▶ **Dataset items**:
..............................

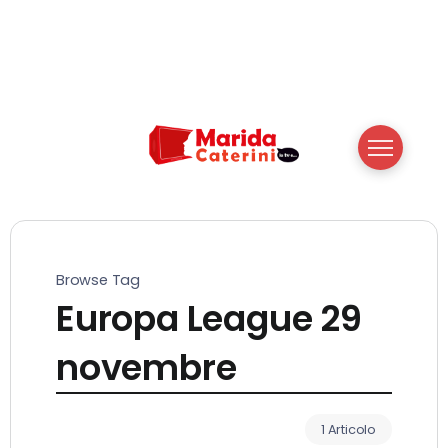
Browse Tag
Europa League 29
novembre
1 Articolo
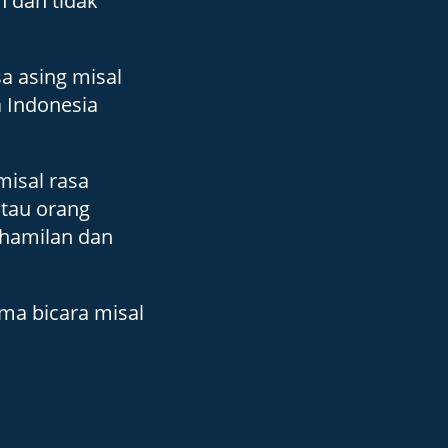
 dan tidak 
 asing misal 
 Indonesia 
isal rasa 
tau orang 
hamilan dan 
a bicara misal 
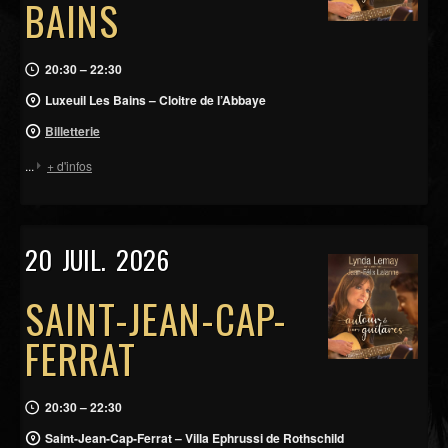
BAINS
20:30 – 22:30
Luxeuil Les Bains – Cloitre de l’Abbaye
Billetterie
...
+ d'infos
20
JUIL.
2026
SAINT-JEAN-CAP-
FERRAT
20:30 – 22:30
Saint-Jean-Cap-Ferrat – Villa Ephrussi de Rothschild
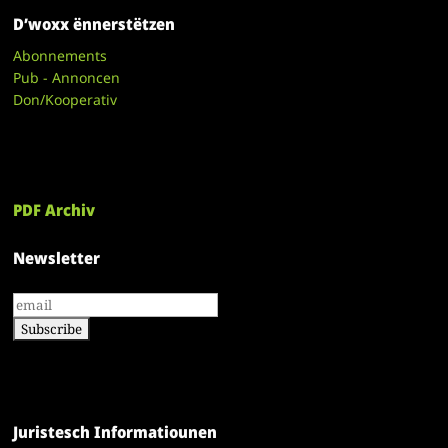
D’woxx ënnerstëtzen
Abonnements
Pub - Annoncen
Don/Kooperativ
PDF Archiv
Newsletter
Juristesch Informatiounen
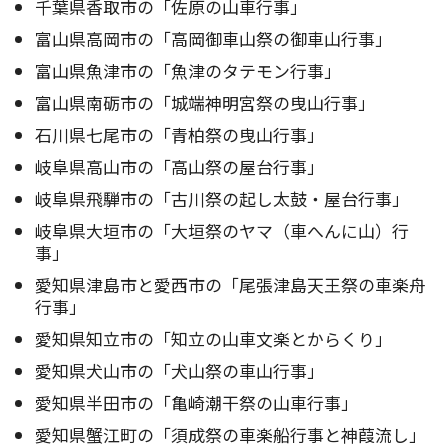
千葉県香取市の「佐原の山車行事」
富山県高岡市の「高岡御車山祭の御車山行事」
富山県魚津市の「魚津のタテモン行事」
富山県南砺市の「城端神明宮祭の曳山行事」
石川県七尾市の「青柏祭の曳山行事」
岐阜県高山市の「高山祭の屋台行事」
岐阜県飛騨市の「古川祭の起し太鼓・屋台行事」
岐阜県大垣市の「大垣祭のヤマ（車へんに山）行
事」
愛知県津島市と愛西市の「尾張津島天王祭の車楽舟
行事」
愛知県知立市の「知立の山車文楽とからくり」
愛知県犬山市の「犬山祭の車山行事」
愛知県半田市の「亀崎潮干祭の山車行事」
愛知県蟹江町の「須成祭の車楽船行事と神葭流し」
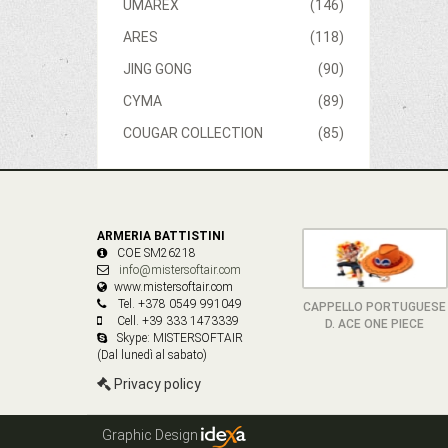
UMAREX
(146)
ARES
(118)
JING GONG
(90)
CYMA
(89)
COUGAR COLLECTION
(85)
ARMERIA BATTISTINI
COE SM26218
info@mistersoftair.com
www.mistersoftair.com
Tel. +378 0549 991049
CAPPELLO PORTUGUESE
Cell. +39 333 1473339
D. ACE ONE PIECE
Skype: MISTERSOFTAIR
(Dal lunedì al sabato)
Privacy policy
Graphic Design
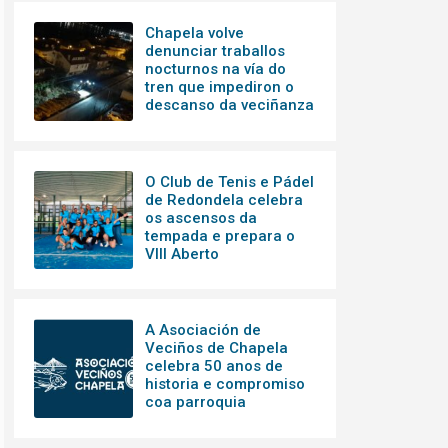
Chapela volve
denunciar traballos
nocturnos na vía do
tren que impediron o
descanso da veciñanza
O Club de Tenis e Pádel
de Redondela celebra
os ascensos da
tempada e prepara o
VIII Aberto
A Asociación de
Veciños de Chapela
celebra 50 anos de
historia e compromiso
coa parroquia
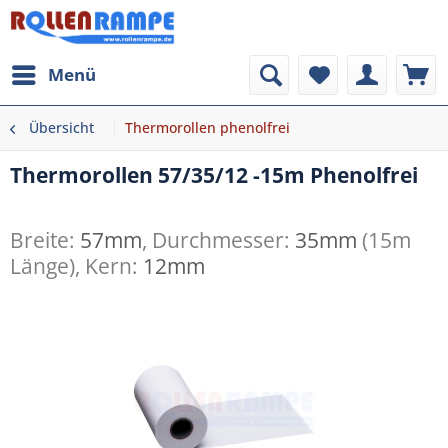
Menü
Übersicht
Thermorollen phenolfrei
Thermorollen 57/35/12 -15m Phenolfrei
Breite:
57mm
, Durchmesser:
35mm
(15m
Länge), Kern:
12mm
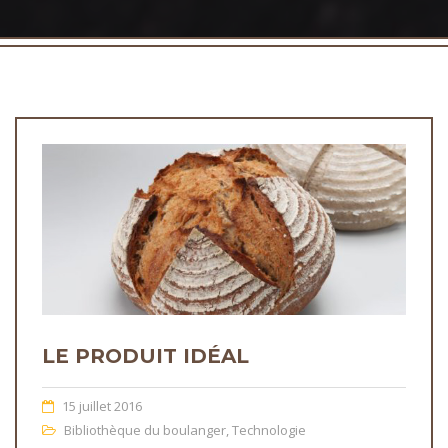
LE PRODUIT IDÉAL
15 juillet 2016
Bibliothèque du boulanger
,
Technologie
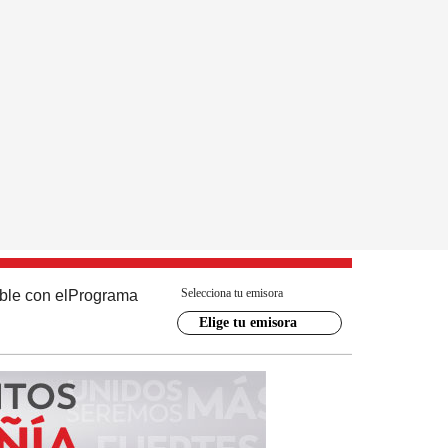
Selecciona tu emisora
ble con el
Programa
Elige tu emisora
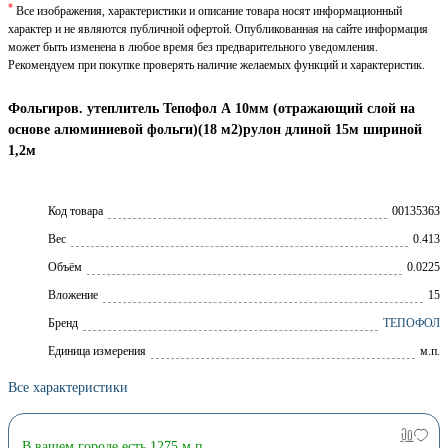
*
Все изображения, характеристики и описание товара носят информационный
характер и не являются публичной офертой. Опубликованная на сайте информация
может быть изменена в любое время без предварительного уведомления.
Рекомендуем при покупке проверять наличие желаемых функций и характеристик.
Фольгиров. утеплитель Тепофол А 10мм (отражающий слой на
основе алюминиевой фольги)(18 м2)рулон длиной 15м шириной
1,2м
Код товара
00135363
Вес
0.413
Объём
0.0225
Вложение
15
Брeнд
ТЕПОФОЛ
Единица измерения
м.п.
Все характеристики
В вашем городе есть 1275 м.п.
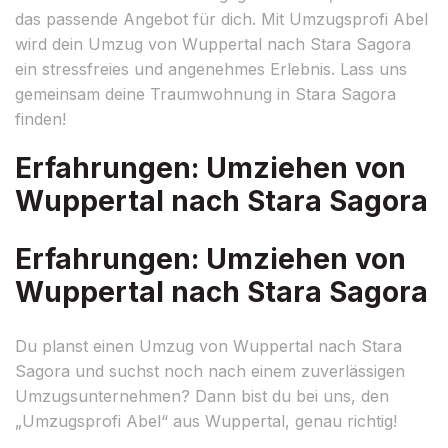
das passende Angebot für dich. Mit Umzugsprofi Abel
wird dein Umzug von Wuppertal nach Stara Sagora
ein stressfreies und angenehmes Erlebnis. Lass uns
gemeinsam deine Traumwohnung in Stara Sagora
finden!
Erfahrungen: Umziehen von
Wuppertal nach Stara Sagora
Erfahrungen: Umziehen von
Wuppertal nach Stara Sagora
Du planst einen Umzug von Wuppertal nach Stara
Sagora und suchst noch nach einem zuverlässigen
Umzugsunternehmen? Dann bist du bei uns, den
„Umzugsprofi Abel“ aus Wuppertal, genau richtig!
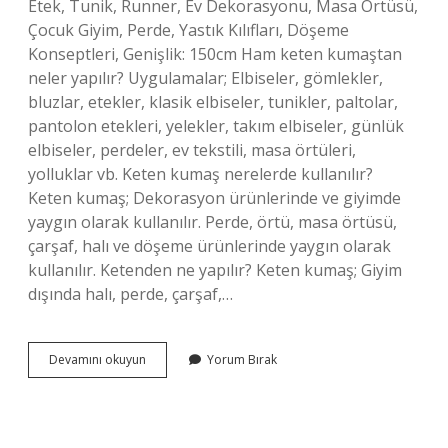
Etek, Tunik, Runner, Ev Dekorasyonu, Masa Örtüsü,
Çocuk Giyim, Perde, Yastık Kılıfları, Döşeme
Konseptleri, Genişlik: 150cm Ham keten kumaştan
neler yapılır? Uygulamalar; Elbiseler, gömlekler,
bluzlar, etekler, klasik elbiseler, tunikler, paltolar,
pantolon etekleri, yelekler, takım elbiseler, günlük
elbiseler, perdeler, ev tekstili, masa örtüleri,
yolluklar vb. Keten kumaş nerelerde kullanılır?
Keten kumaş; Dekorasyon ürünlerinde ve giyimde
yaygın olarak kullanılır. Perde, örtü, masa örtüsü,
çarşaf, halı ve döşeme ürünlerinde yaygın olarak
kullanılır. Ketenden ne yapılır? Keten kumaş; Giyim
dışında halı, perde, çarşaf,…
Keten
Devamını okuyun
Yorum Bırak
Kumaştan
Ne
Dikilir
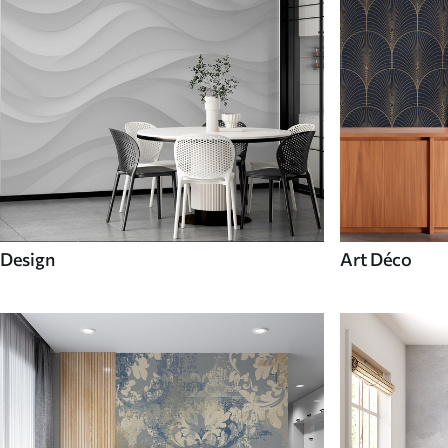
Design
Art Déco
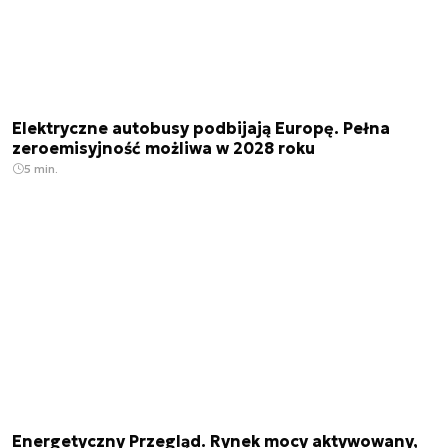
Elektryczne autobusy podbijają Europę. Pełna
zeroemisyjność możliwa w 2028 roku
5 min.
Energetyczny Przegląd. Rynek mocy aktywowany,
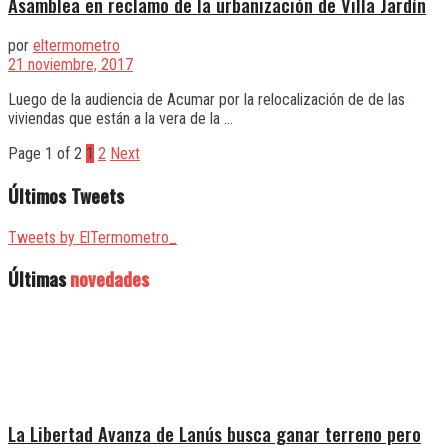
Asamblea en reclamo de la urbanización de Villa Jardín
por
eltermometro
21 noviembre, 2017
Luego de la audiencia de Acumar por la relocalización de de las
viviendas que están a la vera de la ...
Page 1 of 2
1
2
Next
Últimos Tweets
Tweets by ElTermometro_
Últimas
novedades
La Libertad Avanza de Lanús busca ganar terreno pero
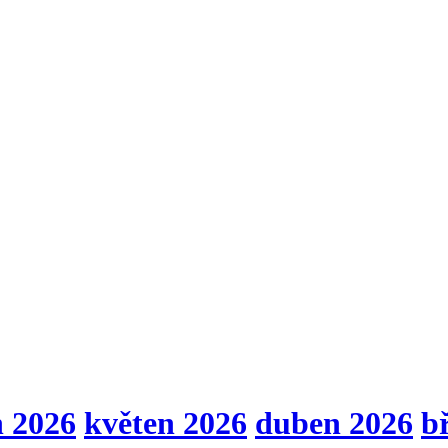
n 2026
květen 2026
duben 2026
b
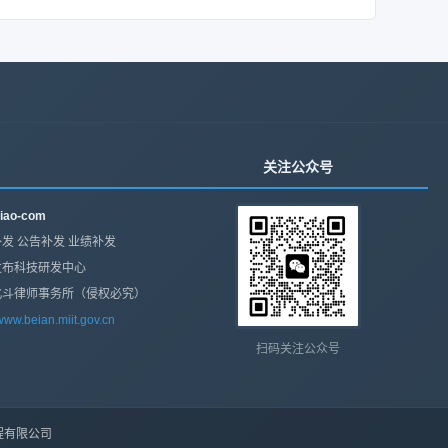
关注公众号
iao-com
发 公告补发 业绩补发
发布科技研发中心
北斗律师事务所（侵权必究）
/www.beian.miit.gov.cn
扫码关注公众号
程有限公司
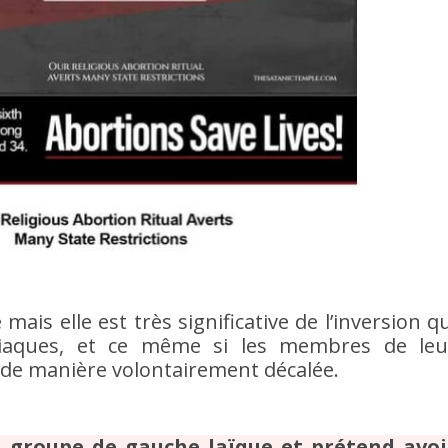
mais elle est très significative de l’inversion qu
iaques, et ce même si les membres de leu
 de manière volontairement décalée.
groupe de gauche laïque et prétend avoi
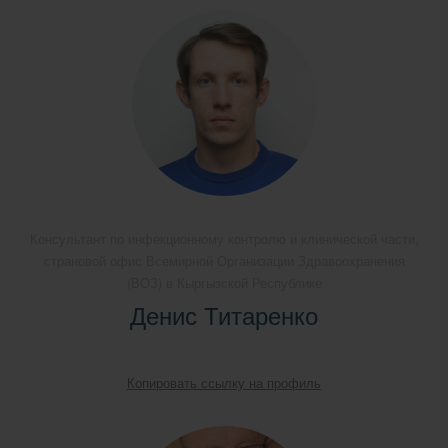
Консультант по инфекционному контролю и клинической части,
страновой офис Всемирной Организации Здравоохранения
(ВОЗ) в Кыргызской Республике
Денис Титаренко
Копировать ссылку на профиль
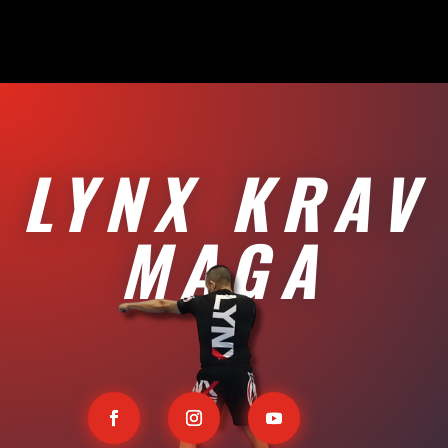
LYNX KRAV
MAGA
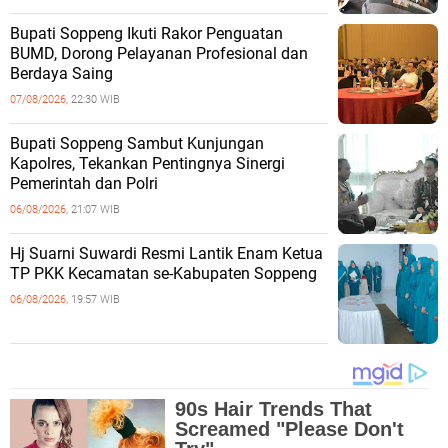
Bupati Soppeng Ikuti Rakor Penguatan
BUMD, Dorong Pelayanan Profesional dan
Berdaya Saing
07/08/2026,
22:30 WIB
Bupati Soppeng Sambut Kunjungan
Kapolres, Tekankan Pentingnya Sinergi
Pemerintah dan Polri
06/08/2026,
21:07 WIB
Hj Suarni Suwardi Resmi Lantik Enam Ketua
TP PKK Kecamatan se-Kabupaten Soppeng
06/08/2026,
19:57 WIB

..............................

▶ **Problem**: The copy should match each line above exactly and contain no images.

▶ **Task output**:
Browse Tag
Europa League 29
novembre
1 Articolo
 dan tidak 
 asing misal 
 Indonesia 
isal rasa 
tau orang 
hamilan dan 
a bicara misal 
BAINS
20:30 – 22:30
Luxeuil Les Bains – Cloitre de l’Abbaye
Billetterie
...
+ d'infos
20
JUIL.
2026
SAINT-JEAN-CAP-
FERRAT
20:30 – 22:30
Saint-Jean-Cap-Ferrat – Villa Ephrussi de Rothschild
D’woxx ënnerstëtzen
Abonnements
Pub - Annoncen
Don/Kooperativ
PDF Archiv
Newsletter
Juristesch Informatiounen
千葉県香取市の「佐原の山車行事」
富山県高岡市の「高岡御車山祭の御車山行事」
富山県魚津市の「魚津のタテモン行事」
富山県南砺市の「城端神明宮祭の曳山行事」
石川県七尾市の「青柏祭の曳山行事」
岐阜県高山市の「高山祭の屋台行事」
岐阜県飛騨市の「古川祭の起し太鼓・屋台行事」
岐阜県大垣市の「大垣祭のヤマ（車へんに山）行
事」
愛知県津島市と愛西市の「尾張津島天王祭の車楽舟
行事」
愛知県知立市の「知立の山車文楽とからくり」
愛知県犬山市の「犬山祭の車山行事」
愛知県半田市の「亀崎潮干祭の山車行事」
愛知県蟹江町の「須成祭の車楽船行事と神葭流し」
UMAREX
(146)
ARES
(118)
JING GONG
(90)
CYMA
(89)
COUGAR COLLECTION
(85)
ARMERIA BATTISTINI
COE SM26218
info@mistersoftair.com
www.mistersoftair.com
Tel. +378 0549 991049
CAPPELLO PORTUGUESE
Cell. +39 333 1473339
D. ACE ONE PIECE
Skype: MISTERSOFTAIR
(Dal lunedì al sabato)
Privacy policy
Graphic Design
Chapela volve
denunciar traballos
nocturnos na vía do
tren que impediron o
descanso da veciñanza
O Club de Tenis e Pádel
de Redondela celebra
os ascensos da
tempada e prepara o
VIII Aberto
A Asociación de
Veciños de Chapela
celebra 50 anos de
historia e compromiso
coa parroquia
Menü
Übersicht
Thermorollen phenolfrei
Thermorollen 57/35/12 -15m Phenolfrei
Breite:
57mm
, Durchmesser:
35mm
(15m
Länge), Kern:
12mm
LE PRODUIT IDÉAL
15 juillet 2016
Bibliothèque du boulanger
,
Technologie
Selecciona tu emisora
ble con el
Programa
Elige tu emisora
*
Все изображения, характеристики и описание товара носят информационный
характер и не являются публичной офертой. Опубликованная на сайте информация
может быть изменена в любое время без предварительного уведомления.
Рекомендуем при покупке проверять наличие желаемых функций и характеристик.
Фольгиров. утеплитель Тепофол А 10мм (отражающий слой на
основе алюминиевой фольги)(18 м2)рулон длиной 15м шириной
1,2м
Код товара
00135363
Вес
0.413
Объём
0.0225
Вложение
15
Брeнд
ТЕПОФОЛ
Единица измерения
м.п.
Все характеристики
В вашем городе есть 1275 м.п.
das passende Angebot für dich. Mit Umzugsprofi Abel
wird dein Umzug von Wuppertal nach Stara Sagora
ein stressfreies und angenehmes Erlebnis. Lass uns
gemeinsam deine Traumwohnung in Stara Sagora
finden!
Erfahrungen: Umziehen von
Wuppertal nach Stara Sagora
Erfahrungen: Umziehen von
Wuppertal nach Stara Sagora
Du planst einen Umzug von Wuppertal nach Stara
Sagora und suchst noch nach einem zuverlässigen
Umzugsunternehmen? Dann bist du bei uns, den
„Umzugsprofi Abel“ aus Wuppertal, genau richtig!
Etek, Tunik, Runner, Ev Dekorasyonu, Masa Örtüsü,
Çocuk Giyim, Perde, Yastık Kılıfları, Döşeme
Konseptleri, Genişlik: 150cm Ham keten kumaştan
neler yapılır? Uygulamalar; Elbiseler, gömlekler,
bluzlar, etekler, klasik elbiseler, tunikler, paltolar,
pantolon etekleri, yelekler, takım elbiseler, günlük
elbiseler, perdeler, ev tekstili, masa örtüleri,
yolluklar vb. Keten kumaş nerelerde kullanılır?
Keten kumaş; Dekorasyon ürünlerinde ve giyimde
yaygın olarak kullanılır. Perde, örtü, masa örtüsü,
çarşaf, halı ve döşeme ürünlerinde yaygın olarak
kullanılır. Ketenden ne yapılır? Keten kumaş; Giyim
dışında halı, perde, çarşaf,…
Keten
Devamını okuyun
Yorum Bırak
Kumaştan
Ne
Dikilir
Design
Art Déco
Elektryczne autobusy podbijają Europę. Pełna
zeroemisyjność możliwa w 2028 roku
5 min.
Energetyczny Przegląd. Rynek mocy aktywowany,
Asamblea en reclamo de la urbanización de Villa Jardín
por
eltermometro
21 noviembre, 2017
Luego de la audiencia de Acumar por la relocalización de de las
viviendas que están a la vera de la ...
Page 1 of 2
1
2
Next
Últimos Tweets
Tweets by ElTermometro_
Últimas
novedades
La Libertad Avanza de Lanús busca ganar terreno pero
n 2026
květen 2026
duben 2026
b
关注公众号
iao-com
发 公告补发 业绩补发
发布科技研发中心
北斗律师事务所（侵权必究）
/www.beian.miit.gov.cn
扫码关注公众号
程有限公司
mais elle est très significative de l’inversion qu
iaques, et ce même si les membres de leu
 de manière volontairement décalée.
groupe de gauche laïque et prétend avoi
Консультант по инфекционному контролю и клинической части,
страновой офис Всемирной Организации Здравоохранения
(ВОЗ) в Кыргызской Республике
Денис Титаренко
Копировать ссылку на профиль
LYNX KRAV
MAGA
Bupati Soppeng Ikuti Rakor Penguatan
BUMD, Dorong Pelayanan Profesional dan
Berdaya Saing
07/08/2026,
22:30 WIB
Bupati Soppeng Sambut Kunjungan
Kapolres, Tekankan Pentingnya Sinergi
Pemerintah dan Polri
06/08/2026,
21:07 WIB
Hj Suarni Suwardi Resmi Lantik Enam Ketua
TP PKK Kecamatan se-Kabupaten Soppeng
06/08/2026,
19:57 WIB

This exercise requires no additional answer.